7. **Disclose material AI assistance** in the PR description if the change was drafted, generated, or substantially refactored by an AI tool. One line is enough. See [AI-POLICY.md](AI-POLICY.md) for the full policy and the bar we hold AI-assisted contributions to.
---
## Bug Reports
Please [open an issue](https://github.com/elicpeter/nyx/issues) for:
- **Crashes or panics**: include the backtrace (`RUST_BACKTRACE=1 nyx scan .`)
- **False positives**: include the minimal code snippet, rule ID, and Nyx version
- **False negatives**: describe what you expected Nyx to find and why
- **Documentation errors**: point to the specific page and what's wrong
---
## Feature Requests
We welcome well-motivated feature proposals. Please describe:
1. **Problem statement**: what pain point does this solve?
2. **Proposed solution**: high-level description, optionally with pseudo-code.
3. **Alternatives considered**: why existing functionality is not enough.
---
## Release Process
1. Update version in `Cargo.toml`.
2. Update `CHANGELOG.md` with the new version section.

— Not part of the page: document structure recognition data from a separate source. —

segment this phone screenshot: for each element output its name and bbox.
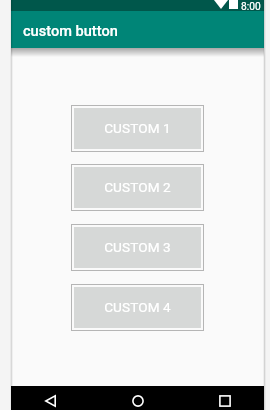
- staticText: CUSTOM 3: [104, 239, 171, 255]
- staticText: custom button: [23, 22, 118, 39]
- staticText: CUSTOM 2: [104, 179, 171, 195]
- button[interactable]: CUSTOM 4: [74, 287, 201, 328]
- button[interactable]: CUSTOM 3: [74, 227, 201, 268]
- button[interactable]: Back: [35, 392, 66, 410]
- button[interactable]: custom button: [11, 11, 264, 48]
- staticText: 8:00: [241, 1, 261, 12]
- button[interactable]: CUSTOM 1: [74, 108, 201, 149]
- staticText: CUSTOM 4: [104, 299, 171, 315]
- button[interactable]: CUSTOM 2: [74, 167, 201, 208]
- button[interactable]: Recents: [209, 392, 240, 410]
- staticText: CUSTOM 1: [104, 120, 171, 136]
- button[interactable]: Home: [122, 392, 153, 410]
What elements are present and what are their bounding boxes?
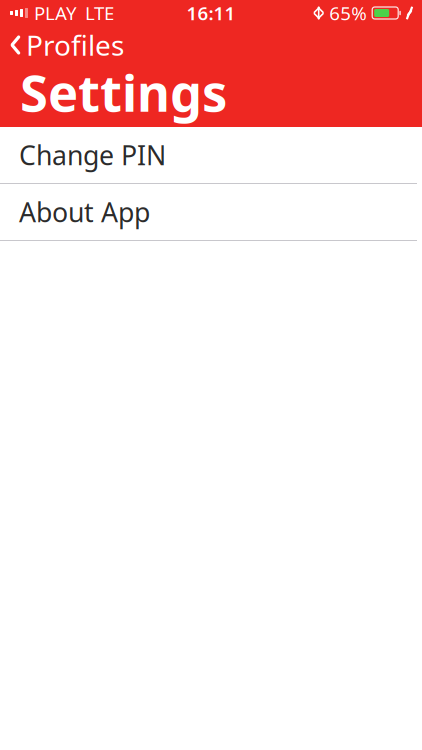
staticText: Change PIN [19, 137, 166, 173]
staticText: Settings [20, 58, 227, 126]
staticText: LTE [85, 1, 114, 25]
staticText: 65% [329, 1, 367, 25]
staticText: PLAY [34, 1, 77, 25]
button[interactable]: Change PIN [0, 127, 422, 183]
staticText: About App [19, 194, 150, 230]
staticText: 16:11 [186, 1, 236, 25]
button[interactable]: About App [0, 184, 422, 240]
staticText: Profiles [26, 26, 124, 64]
button[interactable]: Profiles [0, 26, 134, 64]
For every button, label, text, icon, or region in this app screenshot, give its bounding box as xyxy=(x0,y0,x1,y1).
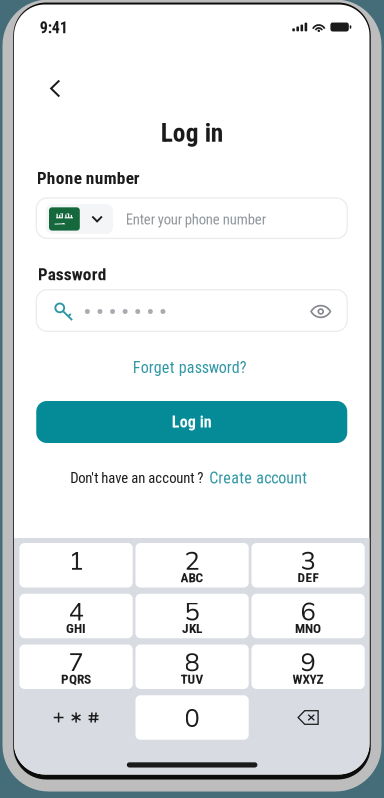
button[interactable]: 2 xyxy=(136,543,249,588)
button[interactable]: 8 xyxy=(136,644,249,689)
staticText: 3 xyxy=(301,544,316,576)
staticText: GHI xyxy=(66,621,86,636)
button[interactable]: Delete xyxy=(252,695,365,740)
staticText: Enter your phone number xyxy=(126,211,266,228)
staticText: Phone number xyxy=(37,168,140,188)
button[interactable]: Country code, Saudi Arabia xyxy=(46,204,113,234)
staticText: 9:41 xyxy=(40,19,68,37)
button[interactable]: 6 xyxy=(252,594,365,638)
button[interactable]: 0 xyxy=(136,695,249,740)
button[interactable]: 3 xyxy=(252,543,365,588)
staticText: 0 xyxy=(185,702,200,733)
button[interactable]: 4 xyxy=(20,594,133,638)
staticText: Password xyxy=(38,264,107,284)
button[interactable]: 1 xyxy=(20,543,133,588)
button[interactable]: 7 xyxy=(20,644,133,689)
staticText: 9 xyxy=(301,646,316,678)
staticText: Don't have an account ? xyxy=(70,470,203,486)
staticText: 8 xyxy=(185,646,200,678)
staticText: MNO xyxy=(295,621,321,636)
staticText: Create account xyxy=(209,469,307,487)
staticText: TUV xyxy=(181,672,204,687)
staticText: 5 xyxy=(185,595,200,627)
staticText: 6 xyxy=(301,595,316,627)
staticText: Log in xyxy=(172,413,212,431)
button[interactable]: 5 xyxy=(136,594,249,638)
staticText: PQRS xyxy=(61,672,91,687)
button[interactable]: Create account xyxy=(209,469,307,487)
button[interactable]: 9 xyxy=(252,644,365,689)
button[interactable]: Show password xyxy=(304,294,338,328)
staticText: 1 xyxy=(69,544,84,576)
button[interactable]: Symbols xyxy=(20,695,133,740)
staticText: Log in xyxy=(161,118,223,147)
staticText: 2 xyxy=(185,544,200,576)
staticText: WXYZ xyxy=(293,672,324,687)
staticText: Forget password? xyxy=(133,358,247,377)
staticText: DEF xyxy=(298,570,319,586)
staticText: 7 xyxy=(69,646,84,678)
button[interactable]: Back xyxy=(36,70,74,108)
button[interactable]: Log in xyxy=(36,401,347,443)
button[interactable]: Forget password? xyxy=(125,356,255,378)
staticText: JKL xyxy=(182,621,202,636)
staticText: ABC xyxy=(181,570,204,586)
staticText: 4 xyxy=(69,595,84,627)
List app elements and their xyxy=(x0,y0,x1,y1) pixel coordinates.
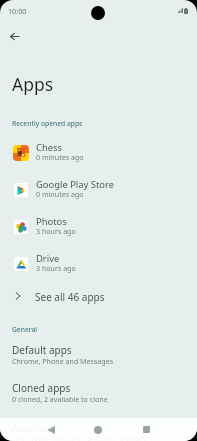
staticText: 0 minutes ago xyxy=(36,152,84,162)
staticText: 3 hours ago xyxy=(36,226,76,236)
staticText: Assistant xyxy=(12,421,55,435)
staticText: See all 46 apps xyxy=(35,290,105,304)
staticText: Google Play Store xyxy=(36,178,114,191)
button[interactable]: Back xyxy=(3,25,25,47)
staticText: Default apps xyxy=(12,343,72,357)
button[interactable]: Assistant xyxy=(0,413,197,441)
staticText: 0 minutes ago xyxy=(36,189,84,199)
button[interactable]: Recent apps xyxy=(130,418,162,441)
button[interactable]: Photos xyxy=(0,208,197,245)
button[interactable]: Chess xyxy=(0,134,197,171)
button[interactable]: Default apps xyxy=(0,335,197,373)
button[interactable]: Google Play Store xyxy=(0,171,197,208)
staticText: 3 hours ago xyxy=(36,263,76,273)
staticText: Chrome, Phone and Messages xyxy=(12,356,114,366)
button[interactable]: Drive xyxy=(0,245,197,282)
staticText: General xyxy=(12,325,38,334)
staticText: Recently opened apps xyxy=(12,119,83,128)
staticText: Drive xyxy=(36,252,60,265)
staticText: Photos xyxy=(36,215,67,228)
staticText: 10:00 xyxy=(8,6,27,16)
staticText: Chess xyxy=(36,141,63,154)
button[interactable]: See all 46 apps xyxy=(0,282,197,312)
staticText: Apps xyxy=(12,72,54,96)
button[interactable]: Home xyxy=(82,418,114,441)
button[interactable]: Back xyxy=(35,418,67,441)
staticText: 0 cloned, 2 available to clone xyxy=(12,394,108,404)
staticText: Cloned apps xyxy=(12,381,71,395)
button[interactable]: Cloned apps xyxy=(0,373,197,411)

3. Run full checks: `./scripts/check.sh` (or `cargo test --all-features && cargo clippy --all-targets --all-features -- -D warnings`).
4. Create a git tag: `git tag v0.x.y`.
5. Push tag: `git push origin v0.x.y`.
6. CI builds release binaries and publishes to crates.io.
---
## Security Issues
Please do **not** open public issues for security-sensitive bugs. See [SECURITY.md](SECURITY.md) for our responsible disclosure process.
---
## License
### Contributions are released under GPL-3.0-or-later
By submitting a pull request, patch, or other contribution to Nyx, you agree that your contribution will be released under the [GPL-3.0-or-later](./LICENSE), the same license as the project.
### Developer Certificate of Origin
We use the Developer Certificate of Origin (DCO) as a lightweight baseline for contributions. All commits must include a `Signed-off-by:` trailer, which certifies that you wrote the code yourself or otherwise have the right to submit it under the project license.
Use `git commit -s` to add this automatically.
### Contributor License Agreement
Before your first contribution can be merged, you must sign the Nyx [Contributor License Agreement](./CLA.md).
The CLA does not transfer ownership of your work. You retain copyright to your contributions. It grants Nyx the rights needed to maintain, distribute, and evolve the project over time, including the flexibility to support long-term sustainability through future licensing or commercial offerings.
If you do not agree to these terms, please do not submit contributions to Nyx.